Sumo Logic sees surging Serverless, Containers adoption

Sumo Logic sees surging Serverless, Containers adoption

If you’re using Serverless, Kubernetes, Docker and DevSecOps, congratulations – you’re in excellent company according to Sumo Logic’s latest delve into its customers’ application stacks.

The machine analytics vendor’s latest research into around 2000 of its customers showed rapid take-up of Serverless, while  containers and orchestration technologies were “exploding”, said Kalyan Ramanathan, Sumo Logic’s vp of product marketing.

The numbers show one in three enterprises using managed or native Kubernetes orchestration, while 28 per cent of enterprises were using Docker containers on AWS. This compares to 18 per cent in 2016. Kubernetes was being used by 14 per cent of customers, up from 8 per cent a year ago, while ECS use was 20 per cent up from 20 per cent.

But does this reflect use of the technology in production? Ramanathan said if it was coming up in Sumo Logic’s figures, which are derived from the data its paying customers sends to its for analysis, it was de facto in production.

Ramanathan said there was also an undoubted uptake of Serverless technology, and “in practice” this was Lambda, with one in three customers using AWS Lambda technologies: “We don’t see a lot of Azure functions yet.”

This encouraged SumoLogic to go so far as to say “Lambda usage for application of deployment automation technology should be considered for every production application.”

That said, “the use cases are still a little up for debate right now.” Serverless was being used in a lot of DevOps cases, such as deployment or automation, or data migration between applications he continued.

While guitar giant Fender, for example, was powering its mobile app on Serverless, seeing “core” applications running on serverless was “an unusual use case.”

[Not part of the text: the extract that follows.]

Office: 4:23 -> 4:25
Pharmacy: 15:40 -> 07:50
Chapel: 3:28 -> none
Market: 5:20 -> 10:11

Just to complete the buzzword bonanza amongst Sumo Logic’s customers, the firm identified strong adoption of DevSecOps, while more than a quarter of companies were using cloud native security services.

When it came to CI/CD pipeline monitoring tools, Jenkins accounted for 13 per cent of instances, GitHub for 9 per cent, and JFrog for 4 per cent.

While the figures might draw a picture of user base that is rapidly embracing new methodologies to underpin their application stacks, Ramanathan said there were some surprising gaps. Load balancers did not show up in a statistically meaningful way, leading him to wonder “how our customers are doing this.”

When it came to database technology, NoSQL technologies were winning out on AWS, at 45 per cent over all, compared to RDBMS at 39 per cent. Two of the top three databases on AWS were noSQL, while Oracle and Microsoft SQL lagged in usage, at 5.4 per cent and 7 per cent respectively.

The figures were drawn from around 2000 paying Sumo Logic customers, and showed overwhelming use of AWS – amongst Sumo Logic’s customer base at least – at 70 per cent. Azure accounted for 5 per cent. Multi cloud use doubled to 9 per cent, and Sumo Logic was seeing some early adoption of Google Cloud.

Sumo Logic itself runs on AWS, and Ramanathan accepted that the figures were “a little skewed” towards Amazon’s platform.

He added that Azure has developed a good management stack, and “customers may choose to work with its native management stack”.